Aerosol forcing is the second largest anthropogenic forcer on the historical climate, following greenhouse gases. This forcing shifted both temporally and spatially over the 20th century due to industrialization and then emission regulations, resulting in complex multidecadal climate impacts. One observed signal that has been partially attributed to this forcing is the drought and recovery of rainfall in the arid Sahel region of Northern Africa. Analyses of coupled global climate model (GCM) Large Ensembles (LE) show that aerosols cause drying up to the 1970s and recovery thereafter with similar timing, though lower magnitude to the observed drought.

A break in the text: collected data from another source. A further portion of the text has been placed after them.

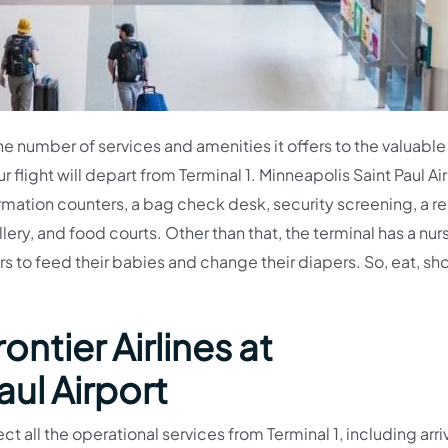
the number of services and amenities it offers to the valuable
r flight will depart from Terminal 1. Minneapolis Saint Paul Ai
ormation counters, a bag check desk, security screening, a re
llery, and food courts. Other than that, the terminal has a nur
s to feed their babies and change their diapers. So, eat, sh
ontier Airlines at
ul Airport
ct all the operational services from Terminal 1, including arri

Here, I describe work using idealized GCM simulations to study the mechanisms underlying the Sahel climate response. We focus on determining the role of atmosphere versus ocean mechanisms. First, using atmosphere GCM simulations, we determine the direct-atmospheric effect of aerosol emissions in the absence of sea surface temperature (SST) changes versus the ocean-mediated effect of aerosol-forced SST anomalies in the absence of emission changes. We then further decompose those signals into their regional components. Finally, I describe preliminary results using Slab Ocean Model (SOM) simulations in which the ocean is represented by a single mixed layer without circulation. These are targeted at determining the effect of the direct atmospheric plus thermodynamic ocean effect versus the effect of ocean circulation.